CXI - Os gregos, tendo resolvido não mais perseguir a frota dos bárbaros e não destruir as pontes do Helesponto, cercaram Andros, com o propósito de destruí-la. Os habitantes dessa ilha tinham sido os primeiros a recusar a Temístocles o dinheiro que este lhes exigira. Tendo o general, ao fazer-lhes o pedido, alegado que eles não poderiam deixar de fazer um donativo a duas grandes divindades - a Persuasão e a Necessidade, que assistiam os Atenienses - responderam eles que Atenas, protegida por essas duas divindades, era, com muita razão, rica e florescente, e o território de Andros, ao contrário, pouco favorecido, isso porque duas divindades perniciosas, a Pobreza e a Incapacidade, se compraziam em persegui-los, não querendo jamais abandonar a ilha.

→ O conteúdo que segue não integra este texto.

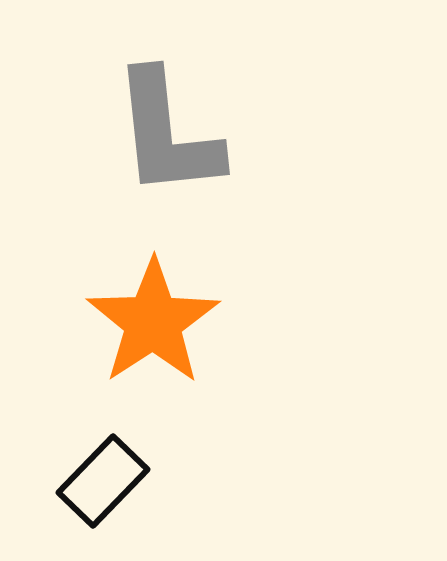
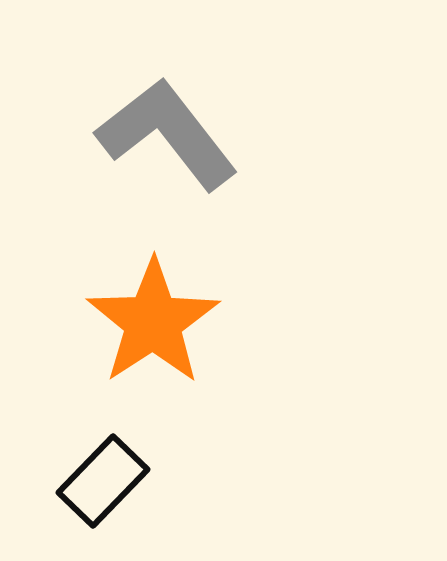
gray L-shape: rotated 148 degrees clockwise
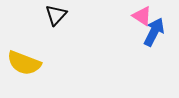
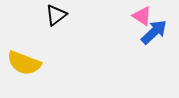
black triangle: rotated 10 degrees clockwise
blue arrow: rotated 20 degrees clockwise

Assim, estando em poder dessas divindades, não tinham meios para fornecer o dinheiro que lhes era solicitado, e que nunca o esplendor de Atenas seria maior que a precariedade de Andros.

CXII - Ávido de dinheiro, Temístocles mandou pedi-lo aos outros insulares pelos mesmos emissários, que lhes falaram na mesma linguagem, ameaçando, em caso de recusa, de sitiá-los e massacrá-los a todos. Por esse meio conseguiu Temístocles obter grandes somas dos Carístios e dos Pários, receosos de represálias, pois sabiam do prestígio de que ele gozava perante os generais. Ignoro se outros insulares contribuíram também, mas sinto-me inclinado a crer que aqueles não foram os únicos. Nem por isso, todavia, os Carístios foram deixados tranqüilos. Somente os Pários conseguiram apaziguar Temístocles com altas somas de dinheiro e esquivar-se ao ataque dos gregos. Foi assim que Temístocles, na ignorância dos outros generais, explorou os insulares durante sua permanência em Andros.